Effetto di contrasto : è quello che si verifica quando ci siamo già fatti un’idea di chi potrebbe essere il candidato ideale. Da allora in poi tutti gli altri candidati saranno valutati paragonandoli al nostro prescelto, ma questo potrebbe anche condurci a prendere la decisione sbagliata.
Il processo di recruiting deve essere un processo di “vendita” e persuasione.
Il compito del recruiter è quello di proporre la posizione lavorativa in gioco come qualcosa di appetibile, ma, dall’altro lato, dovrebbe lasciare ai candidati la possibilità di esprimere la propria identità personale e professionale. Questo per trovare il match ideale. A causa di ulteriori bias cognitivi, però, alcune informazioni potrebbero essere interpretate in modo distorto.
Bias della straordinarietà : è quello che ci fa dare una buona valutazione al candidato che possiede caratteristiche che secondo noi sono straordinarie. Ad esempio se parla più lingue o se ha compiuto una qualche impresa, come scalare l’Everest. Non è detto che queste caratteristiche siano determinanti per la posizione che dovrà ricoprire, ma facilmente tenderemo a considerarlo più adatto di altri.
Cinismo naïve : dipende principalmente dalle nostre emozioni. Emerge quando le capacità oratorie di un interlocutore influenzano l’altro interlocutore. Capita soprattutto a recruiter junior di lasciarsi affascinare dall’eloquenza del candidato, perché un esperto sa benissimo che ogni competenza deve essere validata.
Bias dell'entomologo : al contrario della situazione precedente, è ciò che si verifica quando si basa il giudizio solo su dati tecnici. Un candidato potrebbe essere bravissimo, avere delle competenze pratiche eccezionali, ma non avere un atteggiamento positivo verso i colleghi e guastare, così, l’armonia dell’ambiente di lavoro. La valutazione, infatti, dovrebbe tener presente anche lo soft skill.

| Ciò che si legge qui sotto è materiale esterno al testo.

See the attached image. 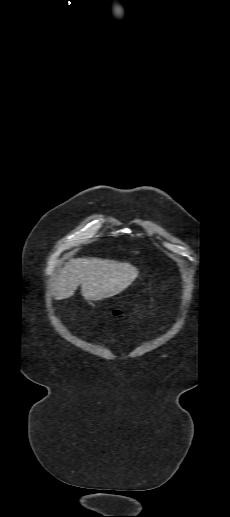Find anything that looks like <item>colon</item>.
<instances>
[{"mask_svg": "<svg viewBox=\"0 0 230 517\" xmlns=\"http://www.w3.org/2000/svg\"><path fill=\"white\" fill-rule=\"evenodd\" d=\"M114 315H115L116 317H122V316H123V313H122V311H121V310L116 309V310L114 311Z\"/></svg>", "mask_w": 230, "mask_h": 517, "instance_id": "5ec220e1", "label": "colon"}]
</instances>
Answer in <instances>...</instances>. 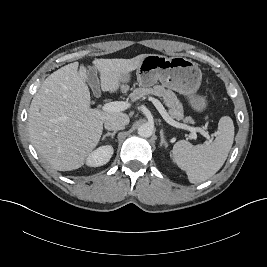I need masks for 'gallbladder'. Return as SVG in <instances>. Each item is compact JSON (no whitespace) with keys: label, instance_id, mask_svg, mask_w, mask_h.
Segmentation results:
<instances>
[{"label":"gallbladder","instance_id":"1","mask_svg":"<svg viewBox=\"0 0 267 267\" xmlns=\"http://www.w3.org/2000/svg\"><path fill=\"white\" fill-rule=\"evenodd\" d=\"M86 81L92 87L96 96H100L99 79L97 77V70L95 68H89L86 73Z\"/></svg>","mask_w":267,"mask_h":267}]
</instances>
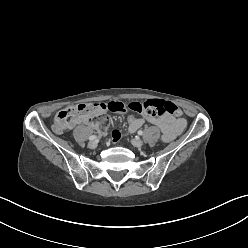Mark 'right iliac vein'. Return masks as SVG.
<instances>
[{"instance_id":"63e3f726","label":"right iliac vein","mask_w":248,"mask_h":248,"mask_svg":"<svg viewBox=\"0 0 248 248\" xmlns=\"http://www.w3.org/2000/svg\"><path fill=\"white\" fill-rule=\"evenodd\" d=\"M88 147L91 148V149H94L97 147V141H90L88 143Z\"/></svg>"}]
</instances>
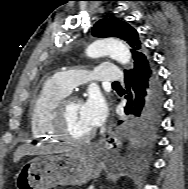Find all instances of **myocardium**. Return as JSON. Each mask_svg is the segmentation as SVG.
Returning <instances> with one entry per match:
<instances>
[{
	"label": "myocardium",
	"mask_w": 188,
	"mask_h": 189,
	"mask_svg": "<svg viewBox=\"0 0 188 189\" xmlns=\"http://www.w3.org/2000/svg\"><path fill=\"white\" fill-rule=\"evenodd\" d=\"M72 102H81V99L76 95L67 94L58 102L51 117V128L58 139H61L66 143L82 144L89 142L94 136L93 130L80 137L72 136L66 130V113L68 106Z\"/></svg>",
	"instance_id": "1"
}]
</instances>
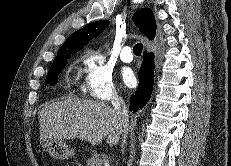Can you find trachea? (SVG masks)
I'll use <instances>...</instances> for the list:
<instances>
[{
    "label": "trachea",
    "instance_id": "obj_1",
    "mask_svg": "<svg viewBox=\"0 0 231 166\" xmlns=\"http://www.w3.org/2000/svg\"><path fill=\"white\" fill-rule=\"evenodd\" d=\"M142 50H143V44H142V43H137V44H135V46L133 47V53H134L136 56H141Z\"/></svg>",
    "mask_w": 231,
    "mask_h": 166
}]
</instances>
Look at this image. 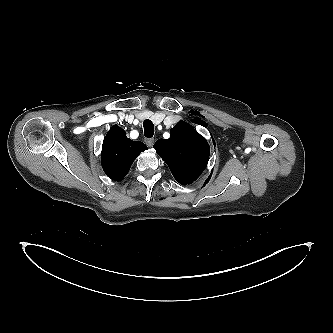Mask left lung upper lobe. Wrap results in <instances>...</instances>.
I'll return each mask as SVG.
<instances>
[{"label":"left lung upper lobe","mask_w":333,"mask_h":333,"mask_svg":"<svg viewBox=\"0 0 333 333\" xmlns=\"http://www.w3.org/2000/svg\"><path fill=\"white\" fill-rule=\"evenodd\" d=\"M182 185L195 181L207 166L210 148L207 141L184 121L170 131V138L153 146Z\"/></svg>","instance_id":"5c2ea615"}]
</instances>
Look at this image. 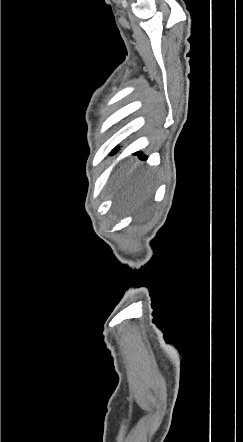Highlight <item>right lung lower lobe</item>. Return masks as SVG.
I'll use <instances>...</instances> for the list:
<instances>
[{
  "mask_svg": "<svg viewBox=\"0 0 243 442\" xmlns=\"http://www.w3.org/2000/svg\"><path fill=\"white\" fill-rule=\"evenodd\" d=\"M140 159H145L146 157L142 154H139Z\"/></svg>",
  "mask_w": 243,
  "mask_h": 442,
  "instance_id": "1",
  "label": "right lung lower lobe"
}]
</instances>
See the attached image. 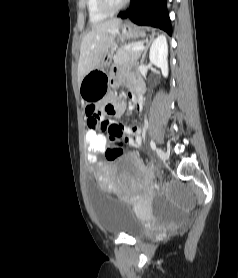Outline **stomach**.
<instances>
[{
    "instance_id": "obj_1",
    "label": "stomach",
    "mask_w": 238,
    "mask_h": 278,
    "mask_svg": "<svg viewBox=\"0 0 238 278\" xmlns=\"http://www.w3.org/2000/svg\"><path fill=\"white\" fill-rule=\"evenodd\" d=\"M117 35L118 40L136 39L145 37V31L131 23H124L119 26ZM112 59L113 49L104 56L98 68L91 70L82 78L79 92L81 98L86 102L97 101L105 94L110 83L108 68Z\"/></svg>"
}]
</instances>
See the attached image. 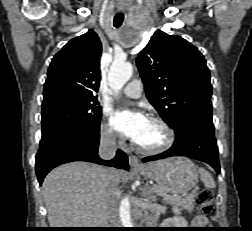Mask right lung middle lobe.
<instances>
[{"mask_svg":"<svg viewBox=\"0 0 252 231\" xmlns=\"http://www.w3.org/2000/svg\"><path fill=\"white\" fill-rule=\"evenodd\" d=\"M97 99L72 94L45 98L42 103V136L61 128L100 131L101 107Z\"/></svg>","mask_w":252,"mask_h":231,"instance_id":"right-lung-middle-lobe-1","label":"right lung middle lobe"}]
</instances>
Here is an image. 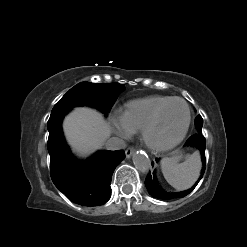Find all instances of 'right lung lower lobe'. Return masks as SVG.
<instances>
[{
	"mask_svg": "<svg viewBox=\"0 0 247 247\" xmlns=\"http://www.w3.org/2000/svg\"><path fill=\"white\" fill-rule=\"evenodd\" d=\"M68 111L51 113L47 123L52 181L76 204L88 207L103 205L110 199L112 174L125 158V153L122 150L99 151L86 161L74 158L61 129V121Z\"/></svg>",
	"mask_w": 247,
	"mask_h": 247,
	"instance_id": "obj_1",
	"label": "right lung lower lobe"
}]
</instances>
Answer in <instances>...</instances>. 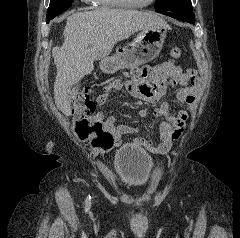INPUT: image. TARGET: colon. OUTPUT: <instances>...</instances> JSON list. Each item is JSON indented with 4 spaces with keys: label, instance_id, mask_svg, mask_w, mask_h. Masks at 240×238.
<instances>
[{
    "label": "colon",
    "instance_id": "obj_1",
    "mask_svg": "<svg viewBox=\"0 0 240 238\" xmlns=\"http://www.w3.org/2000/svg\"><path fill=\"white\" fill-rule=\"evenodd\" d=\"M170 55L177 59L181 55L179 47H171ZM95 103L91 99L88 87L80 91L72 100L73 129L85 140H89L94 151L100 152L113 143V136L106 130L101 121H93Z\"/></svg>",
    "mask_w": 240,
    "mask_h": 238
}]
</instances>
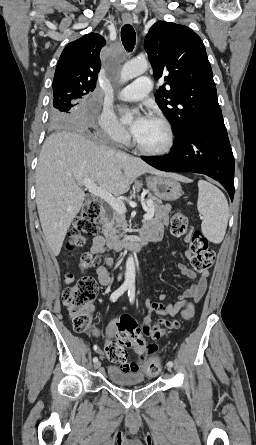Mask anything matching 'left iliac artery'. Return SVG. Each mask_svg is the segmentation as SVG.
<instances>
[{
    "mask_svg": "<svg viewBox=\"0 0 256 445\" xmlns=\"http://www.w3.org/2000/svg\"><path fill=\"white\" fill-rule=\"evenodd\" d=\"M128 297H129V301L131 303H133L134 300H135V286L134 285L129 286ZM167 365L172 367L173 366V362L172 361H168Z\"/></svg>",
    "mask_w": 256,
    "mask_h": 445,
    "instance_id": "left-iliac-artery-1",
    "label": "left iliac artery"
}]
</instances>
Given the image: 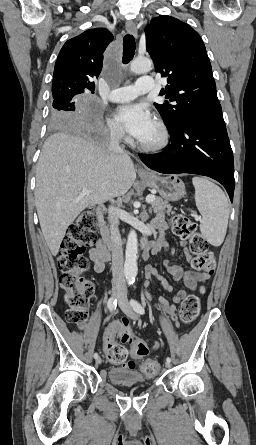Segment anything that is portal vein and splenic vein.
<instances>
[{"instance_id":"portal-vein-and-splenic-vein-1","label":"portal vein and splenic vein","mask_w":256,"mask_h":445,"mask_svg":"<svg viewBox=\"0 0 256 445\" xmlns=\"http://www.w3.org/2000/svg\"><path fill=\"white\" fill-rule=\"evenodd\" d=\"M91 193V190L90 189H86V188H84L83 190H82V192H81V196H85V195H87V194H90ZM112 202H114V200L110 197L109 198ZM154 197L153 196H149V197H147V201L148 202H153L154 201ZM151 212V211H150Z\"/></svg>"}]
</instances>
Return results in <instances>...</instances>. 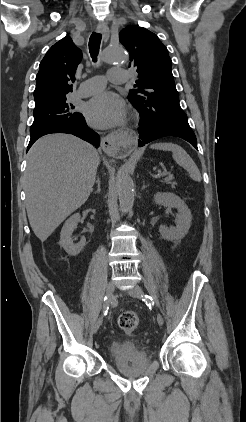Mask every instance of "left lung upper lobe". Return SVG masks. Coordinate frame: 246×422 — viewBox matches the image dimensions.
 <instances>
[{"label":"left lung upper lobe","instance_id":"1","mask_svg":"<svg viewBox=\"0 0 246 422\" xmlns=\"http://www.w3.org/2000/svg\"><path fill=\"white\" fill-rule=\"evenodd\" d=\"M127 49L138 80L128 100L148 124L162 120H187L179 104V95L171 71L172 61L165 45L146 28L127 26L119 33Z\"/></svg>","mask_w":246,"mask_h":422}]
</instances>
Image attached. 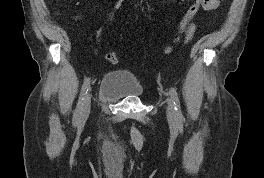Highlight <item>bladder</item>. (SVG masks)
<instances>
[{"label":"bladder","instance_id":"obj_1","mask_svg":"<svg viewBox=\"0 0 264 178\" xmlns=\"http://www.w3.org/2000/svg\"><path fill=\"white\" fill-rule=\"evenodd\" d=\"M144 91V86L138 77L126 69L107 73L99 86V95L111 100L139 99Z\"/></svg>","mask_w":264,"mask_h":178}]
</instances>
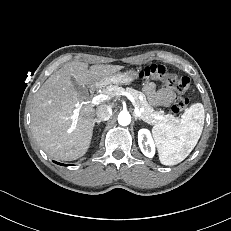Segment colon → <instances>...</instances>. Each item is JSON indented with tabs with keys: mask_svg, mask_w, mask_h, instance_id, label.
<instances>
[{
	"mask_svg": "<svg viewBox=\"0 0 231 231\" xmlns=\"http://www.w3.org/2000/svg\"><path fill=\"white\" fill-rule=\"evenodd\" d=\"M141 78L161 80L178 93H185L190 86L188 77H180L175 72L170 71L165 65L152 64L140 71ZM188 105V100L184 97H177L172 105V112L178 114Z\"/></svg>",
	"mask_w": 231,
	"mask_h": 231,
	"instance_id": "obj_1",
	"label": "colon"
}]
</instances>
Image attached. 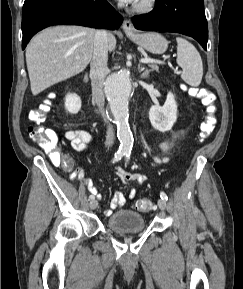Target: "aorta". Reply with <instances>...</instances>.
Segmentation results:
<instances>
[{"mask_svg": "<svg viewBox=\"0 0 243 289\" xmlns=\"http://www.w3.org/2000/svg\"><path fill=\"white\" fill-rule=\"evenodd\" d=\"M131 88L130 72L126 69L111 74L106 79L104 86L110 111L117 125V136L120 141L119 151L123 153L130 152L133 146V135L128 123V101Z\"/></svg>", "mask_w": 243, "mask_h": 289, "instance_id": "762f6f07", "label": "aorta"}]
</instances>
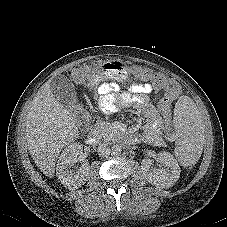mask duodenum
Returning <instances> with one entry per match:
<instances>
[{"instance_id": "obj_1", "label": "duodenum", "mask_w": 227, "mask_h": 227, "mask_svg": "<svg viewBox=\"0 0 227 227\" xmlns=\"http://www.w3.org/2000/svg\"><path fill=\"white\" fill-rule=\"evenodd\" d=\"M86 141L89 145H96L98 143L97 134L94 131H89L86 134Z\"/></svg>"}]
</instances>
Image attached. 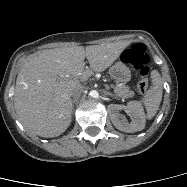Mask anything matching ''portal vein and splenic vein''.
<instances>
[{
	"label": "portal vein and splenic vein",
	"mask_w": 187,
	"mask_h": 187,
	"mask_svg": "<svg viewBox=\"0 0 187 187\" xmlns=\"http://www.w3.org/2000/svg\"><path fill=\"white\" fill-rule=\"evenodd\" d=\"M74 76L76 77V76H78V74L74 75ZM66 77H68V75H60V78H66Z\"/></svg>",
	"instance_id": "18ae733b"
}]
</instances>
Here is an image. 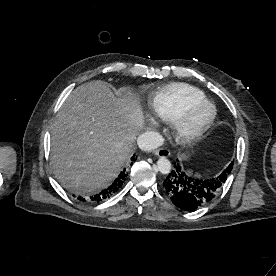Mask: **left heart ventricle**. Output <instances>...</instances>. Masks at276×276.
Here are the masks:
<instances>
[{"instance_id": "b2bd125f", "label": "left heart ventricle", "mask_w": 276, "mask_h": 276, "mask_svg": "<svg viewBox=\"0 0 276 276\" xmlns=\"http://www.w3.org/2000/svg\"><path fill=\"white\" fill-rule=\"evenodd\" d=\"M211 115V109L209 107H201L196 109L190 118V123L193 127H197L203 124Z\"/></svg>"}]
</instances>
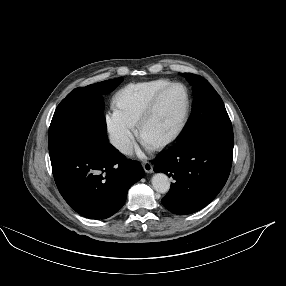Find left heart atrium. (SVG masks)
<instances>
[{"mask_svg": "<svg viewBox=\"0 0 286 286\" xmlns=\"http://www.w3.org/2000/svg\"><path fill=\"white\" fill-rule=\"evenodd\" d=\"M152 150V144L149 143L147 140H145L143 138V141H142V146L141 147H137L135 150H134V153L140 157H143L145 156V153L146 152H149Z\"/></svg>", "mask_w": 286, "mask_h": 286, "instance_id": "obj_1", "label": "left heart atrium"}]
</instances>
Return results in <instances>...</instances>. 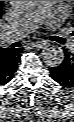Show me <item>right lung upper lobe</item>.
<instances>
[{"mask_svg":"<svg viewBox=\"0 0 74 122\" xmlns=\"http://www.w3.org/2000/svg\"><path fill=\"white\" fill-rule=\"evenodd\" d=\"M1 14H2V1H0V18H1Z\"/></svg>","mask_w":74,"mask_h":122,"instance_id":"cb5924a9","label":"right lung upper lobe"}]
</instances>
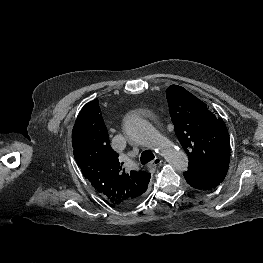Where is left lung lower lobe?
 I'll return each mask as SVG.
<instances>
[{"instance_id":"obj_1","label":"left lung lower lobe","mask_w":263,"mask_h":263,"mask_svg":"<svg viewBox=\"0 0 263 263\" xmlns=\"http://www.w3.org/2000/svg\"><path fill=\"white\" fill-rule=\"evenodd\" d=\"M228 167L226 165L217 167H197L191 165L184 172V177L192 187L199 190H210L224 180Z\"/></svg>"}]
</instances>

Effetto Dunning-Kruger : è ciò che accade quando una persona poco esperta in un campo tende a sovrastimare le sue competenze. Attenzione dunque a chi ritiene di essere eccezionale, ma in realtà è un incompetente!
Purtroppo i bias e i pregiudizi che abbiamo qui visto sono difficili da sradicare, perché fanno proprio parte del modo che ha il nostro cervello di valutare le situazioni e prendere le decisioni. Tuttavia, come recruiter e specialisti dell’HR, dobbiamo sempre avere presenti questi “errori di fondo” per cercare di correggere le proprie valutazioni. Se il processo di scelta del candidato ideale va a buon fine, al netto dei bias cognitivi, di sicuro avremo assicurato all’azienda un elemento di valore. E la nostra decisione genererà soddisfazione in tutti, per primi in noi stessi.